## [Supplied data]
───

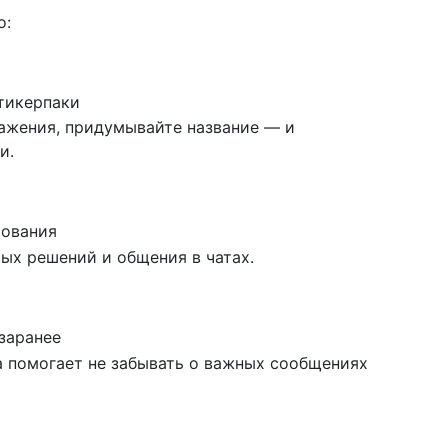
о:
тикерпаки
ажения, придумывайте название — и
и.
сования
ых решений и общения в чатах.
заранее
а помогает не забывать о важных сообщениях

───

## [Directions]
Copy out the listing exactly as it stands, but not the pictures.

## [Completed task]
о:
тикерпаки
ажения, придумывайте название — и
и.
сования
ых решений и общения в чатах.
заранее
а помогает не забывать о важных сообщениях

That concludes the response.